Using lat & long for distances under 0.2 km(200meters)

Hi everyone

I want to calculate distance between 2 gps (lat&long) points. and these are nearby 50meters up to 200meteres...

using Haversine formula was not useful it gave me 0 for distance. but the real distance was about 100 meters...

Could you suggest me an appropriate relation for this issue??

For short distances between points, the equirectangular approximation is much faster and more accurate. Formula given and described here: Calculate distance and bearing between two Latitude/Longitude points using haversine formula in JavaScript

1 second of latitude is about 30 meters so maybe it's a rounding error in your calculation. Can you measure position more accurately? e.g. to 0.1seconds

Good point. @eng76em how many decimal digits are present in the raw lat/lon positions you are using?

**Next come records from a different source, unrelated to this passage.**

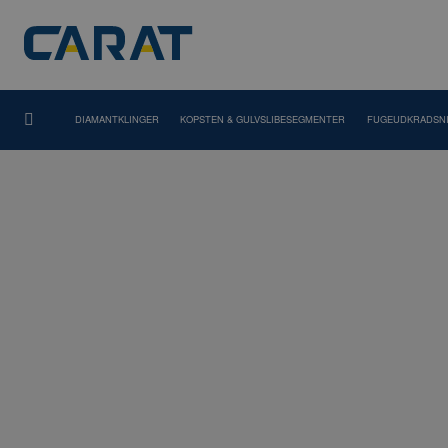
DIAMANTKLINGER
KOPSTEN & GULVSLIBESEGMENTER
FUGEUDKRADSN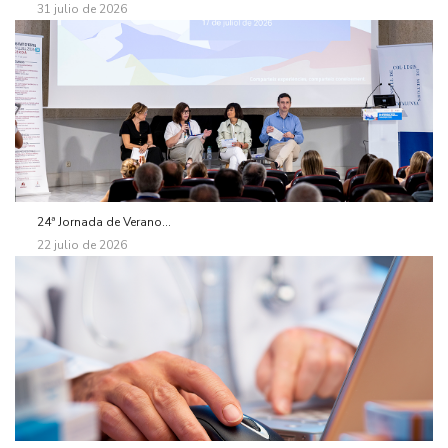
31 julio de 2026
24ª Jornada de Verano...
22 julio de 2026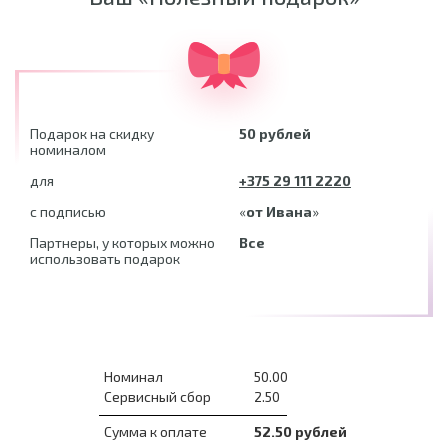
Подарок на скидку
50
рублей
номиналом
для
+375 29 111 2220
с подписью
«
от Ивана
»
Партнеры, у которых можно
Все
использовать подарок
Номинал
50.00
Сервисный сбор
2.50
Сумма к оплате
52.50
рублей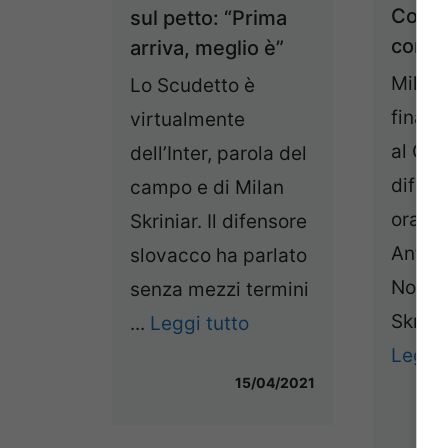
Coron
sul petto: “Prima
con i
arriva, meglio è”
Milan 
Lo Scudetto è
final
virtualmente
al Cor
dell’Inter, parola del
difens
campo e di Milan
ora è 
Skriniar. Il difensore
Anton
slovacco ha parlato
Notizie
senza mezzi termini
Skrini
...
Leggi tutto
Leggi 
15/04/2021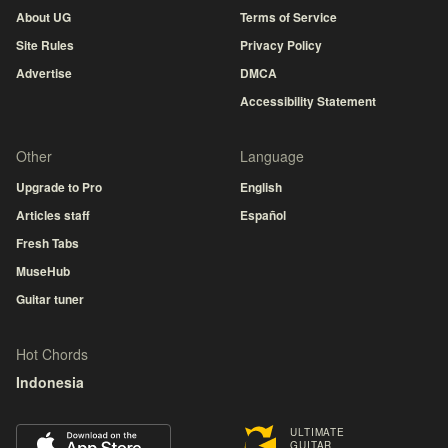
About UG
Terms of Service
Site Rules
Privacy Policy
Advertise
DMCA
Accessibility Statement
Other
Language
Upgrade to Pro
English
Articles staff
Español
Fresh Tabs
MuseHub
Guitar tuner
Hot Chords
Indonesia
ULTIMATE
GUITAR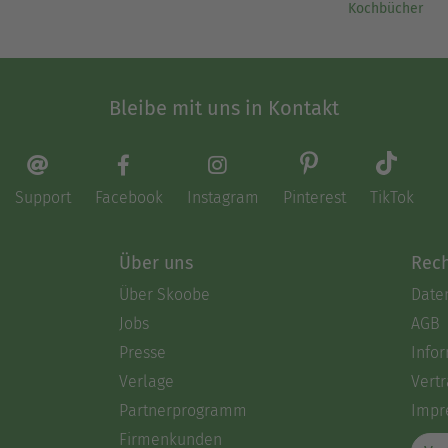
Kochbücher
Bleibe mit uns in Kontakt
Support
Facebook
Instagram
Pinterest
TikTok
Über uns
Rech
Über Skoobe
Date
Jobs
AGB
Presse
Info
Verlage
Vertr
Partnerprogramm
Impr
Firmenkunden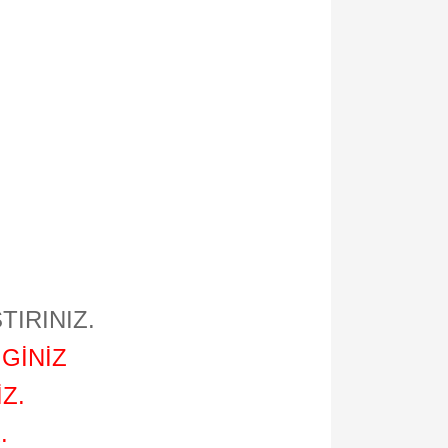
TIRINIZ.
GİNİZ
Z.
.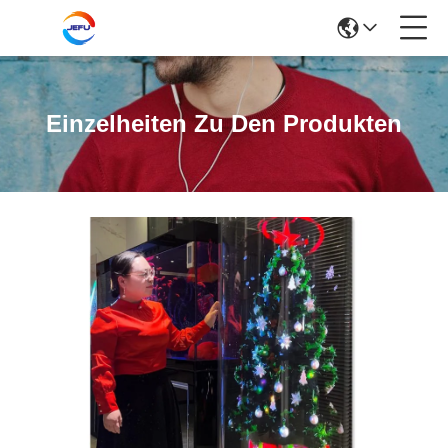
Einzelheiten Zu Den Produkten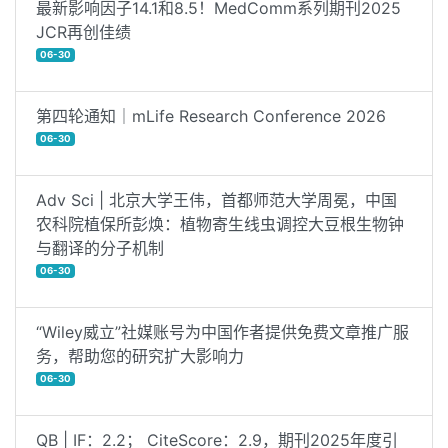
最新影响因子14.1和8.5！MedComm系列期刊2025
JCR再创佳绩
06-30
第四轮通知｜mLife Research Conference 2026
06-30
Adv Sci | 北京大学王伟，首都师范大学周冕，中国
农科院植保所彭焕：植物寄生线虫调控大豆根生物钟
与翻译的分子机制
06-30
“Wiley威立”社媒账号为中国作者提供免费文章推广服
务，帮助您的研究扩大影响力
06-30
QB | IF：2.2； CiteScore：2.9，期刊2025年度引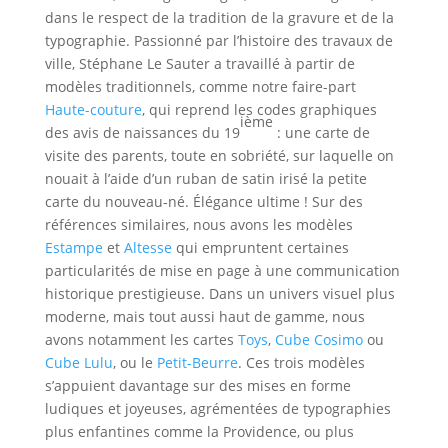
dans le respect de la tradition de la gravure et de la
typographie. Passionné par l’histoire des travaux de
ville, Stéphane Le Sauter a travaillé à partir de
modèles traditionnels, comme notre faire-part
Haute-couture
, qui reprend les codes graphiques
ième
des avis de naissances du 19
: une carte de
visite des parents, toute en sobriété, sur laquelle on
nouait à l’aide d’un ruban de satin irisé la petite
carte du nouveau-né. Élégance ultime ! Sur des
références similaires, nous avons les modèles
Estampe
et
Altesse
qui empruntent certaines
particularités de mise en page à une communication
historique prestigieuse. Dans un univers visuel plus
moderne, mais tout aussi haut de gamme, nous
avons notamment les cartes
Toys
,
Cube Cosimo
ou
Cube Lulu
, ou le
Petit-Beurre
. Ces trois modèles
s’appuient davantage sur des mises en forme
ludiques et joyeuses, agrémentées de typographies
plus enfantines comme la Providence, ou plus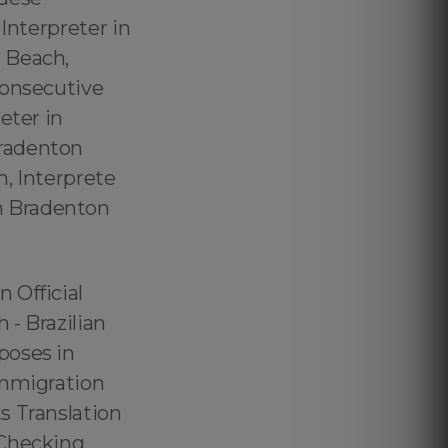
Interpreter in
 Beach,
Consecutive
eter in
Bradenton
, Interprete
m Bradenton
usiness Registration for US Immigration Purposes in Bradenton Beach - Brazilian Academic Transcript for US Immigration Purposes in Bradenton Beach - Corporate Income Tax Translation for US Immigration Purposes in Bradenton Beach – Brazilian Academic Translation for US Immigration Purposes in Bradenton Beach - Certidão de Nascimento para USCIS em Bradenton Beach - Certidão de Casamento para USCIS em Bradenton Beach - Certidão de Divórcio para USCIS em Bradenton Beach - Certidão de Óbito para USCIS em Bradenton Beach - Certidão Brasileira para USCIS em Bradenton Beach - Imposto de Renda para USCIS em Bradenton Beach - Extrato Bancário para USCIS em Bradenton Beach - Declaração de Renda para USCIS em Bradenton Beach - Diploma para USCIS em Bradenton Beach - Diploma Brasileiro para USCIS em Bradenton Beach - Declaração de Renda para USCIS em Bradenton Beach - Histórico Escolar para USCIS em Bradenton Beach - Curriculo Lattes para USCIS em Bradenton Beach Brazilian High School Transcript for US Immigration Purposes in Bradenton Beach - Brazilian University Transcript for US Immigration Purposes in Bradenton Beach - Brazilian College Transcript for US Immigration Purposes in Bradenton Beach – Brazilian Bank Records for US Immigrat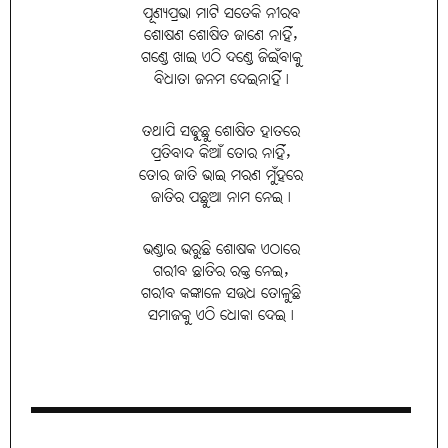
ପୂଣ୍ୟପ୍ରଭା ମାଟି ସତେକି ନୀରବ
ଶୋଷଣ ଶୋଷିତ ଜାଣେ ନାହିଁ,
ଗଣ୍ଡେ ଖାଇ ଏଠି ଦଣ୍ଡେ ଜିଇଁବାକୁ
ବିଧାତା ଜନମ ଦେଇନାହିଁ।
ତଥାପି ସଢୁଛୁ ଶୋଷିତ ହାତରେ
ପ୍ରତିବାଦ କିଆଁ ତୋର ନାହିଁ,
ତୋର ଜାତି ଭାଇ ମରଣ ମୁଁହରେ
ଜାତିର ପଛୁଆ ନାମ ନେଇ।
ଭଣ୍ଡାର ଭରୁଛି ଶୋଷକ ଏଠାରେ
ଗରୀବ ଛାତିର ରକ୍ତ ନେଇ,
ଗରୀବ କଙ୍କାଳେ ସଉଧ ତୋଳୁଛି
ସମାଜକୁ ଏଠି ଧୋକା ଦେଇ।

IIRC, Haversine uses differences between coordinates.
If you calculate the full latitude and longitude as a floating point number from the GPS sentences, there probably aren't enough digits to accommodate small distances. You can try doing the subtraction before the conversions.

ie you get two longitudes from the GPS in forms like 37 degrees 42.12345 minutes and 37 degrees 42.12000 minutes. Converting to degrees you'd have 37.7020575 and 37.7020000, and the difference is off in digits that the floating point format doesn't preserve. Subtract first to get a difference of 0.00345, and you'd be in safer territory.

What are you using to get the latitude and longitude coordinates? What software libraries are you using, and where did you get them from? There might already be a function to calculate distance in one of the libraries you are using.
Please post your code.

Perhaps @eng76em is attempting to calculate a very small angle from its cosine, which of course will lead to trouble, because that cosine will be indistinguishable from 1. For a circle the size of the Earth, an angle corresponding to a distance of 1 km will have a cosine of 0.999999987... which is, at the Arduino's arithmetic level of precision (about 7 decimal digits), indistinguishable from 1.
Perhaps better to use a formula involving sines instead of cosines, in order to avoid such an error. Such a formula can be found here:

When in Post #1, OP said:

I assumed that they were already using the Haversine formula.

Yes, but we don't know whether they were using a numerically stable or numerically unstable way of calculating the haversines.